__Task description__.
Each line from the one containing "Aviation Sector" to the end of the records should be copied exactly, and no other line.

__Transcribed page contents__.
+---+

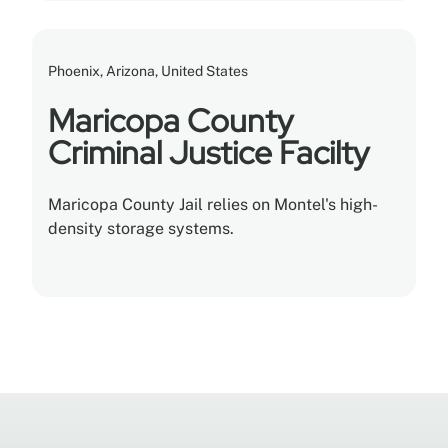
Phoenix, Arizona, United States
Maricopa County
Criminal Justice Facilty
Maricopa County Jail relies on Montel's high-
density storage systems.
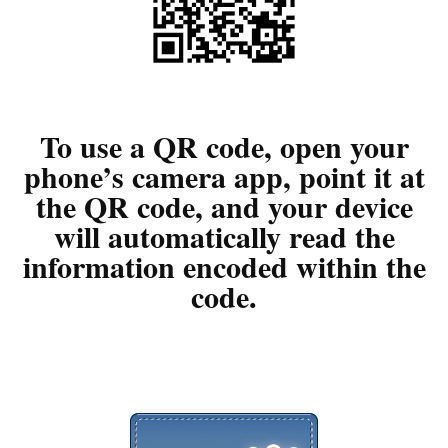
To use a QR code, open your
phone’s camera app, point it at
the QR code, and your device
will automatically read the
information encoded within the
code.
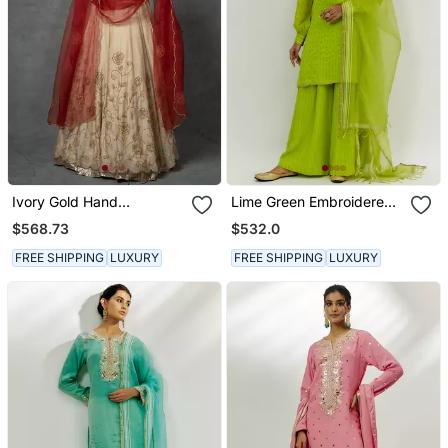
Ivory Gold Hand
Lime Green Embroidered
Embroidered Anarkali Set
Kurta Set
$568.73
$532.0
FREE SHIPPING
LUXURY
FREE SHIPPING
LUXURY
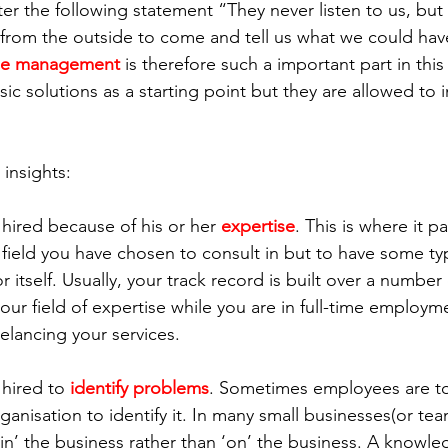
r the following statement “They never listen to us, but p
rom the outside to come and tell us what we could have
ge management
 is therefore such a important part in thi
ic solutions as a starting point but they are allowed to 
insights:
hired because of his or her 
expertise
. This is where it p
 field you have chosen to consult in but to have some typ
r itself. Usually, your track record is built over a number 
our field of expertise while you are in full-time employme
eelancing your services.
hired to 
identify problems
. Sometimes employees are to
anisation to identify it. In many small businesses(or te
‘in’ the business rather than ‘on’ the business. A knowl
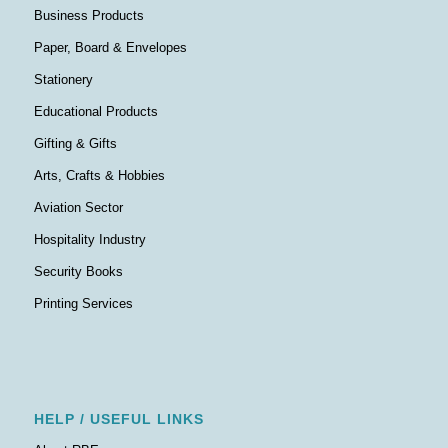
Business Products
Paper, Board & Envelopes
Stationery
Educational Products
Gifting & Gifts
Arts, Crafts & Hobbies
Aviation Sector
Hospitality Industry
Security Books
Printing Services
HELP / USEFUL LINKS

+---+

__Task response__.
Aviation Sector
Hospitality Industry
Security Books
Printing Services
HELP / USEFUL LINKS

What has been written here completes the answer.